__WHAT THE TASK REQUIRES__. Search the material for the string "xmlns" and copy each line where it occurs.

*** RECORD EXCERPTS Section Begins ***

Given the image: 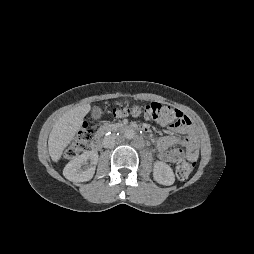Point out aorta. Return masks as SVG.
Returning <instances> with one entry per match:
<instances>
[{
    "label": "aorta",
    "mask_w": 254,
    "mask_h": 254,
    "mask_svg": "<svg viewBox=\"0 0 254 254\" xmlns=\"http://www.w3.org/2000/svg\"><path fill=\"white\" fill-rule=\"evenodd\" d=\"M135 136V132L133 130H126L124 133V137L126 139H132Z\"/></svg>",
    "instance_id": "762f6f07"
}]
</instances>
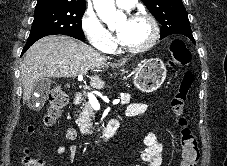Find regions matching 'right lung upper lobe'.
Listing matches in <instances>:
<instances>
[{
	"label": "right lung upper lobe",
	"mask_w": 227,
	"mask_h": 166,
	"mask_svg": "<svg viewBox=\"0 0 227 166\" xmlns=\"http://www.w3.org/2000/svg\"><path fill=\"white\" fill-rule=\"evenodd\" d=\"M42 5H70L77 7H86L85 0H38L36 6Z\"/></svg>",
	"instance_id": "cb5924a9"
}]
</instances>
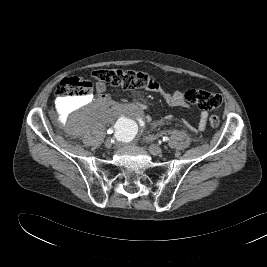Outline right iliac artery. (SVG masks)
<instances>
[{
  "label": "right iliac artery",
  "mask_w": 267,
  "mask_h": 267,
  "mask_svg": "<svg viewBox=\"0 0 267 267\" xmlns=\"http://www.w3.org/2000/svg\"><path fill=\"white\" fill-rule=\"evenodd\" d=\"M113 129L112 128H110L107 132L109 133V134H111V133H113Z\"/></svg>",
  "instance_id": "1"
}]
</instances>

*** RECORD EXCERPTS Section Ends ***

__ANSWER BOX__.
    "mask_svg": "<svg viewBox=\"0 0 254 254\" xmlns=\"http://www.w3.org/2000/svg\"><path fill=\"white\" fill-rule=\"evenodd\" d=\"M135 136V132L133 130H126L124 133V137L126 139H132Z\"/></svg>",
	"mask_svg": "<svg viewBox=\"0 0 227 166\" xmlns=\"http://www.w3.org/2000/svg\"><path fill=\"white\" fill-rule=\"evenodd\" d=\"M42 5H70L77 7H86L85 0H38L36 6Z\"/></svg>",
  "mask_svg": "<svg viewBox=\"0 0 267 267\" xmlns=\"http://www.w3.org/2000/svg\"><path fill=\"white\" fill-rule=\"evenodd\" d=\"M113 129L112 128H110L107 132L109 133V134H111V133H113Z\"/></svg>",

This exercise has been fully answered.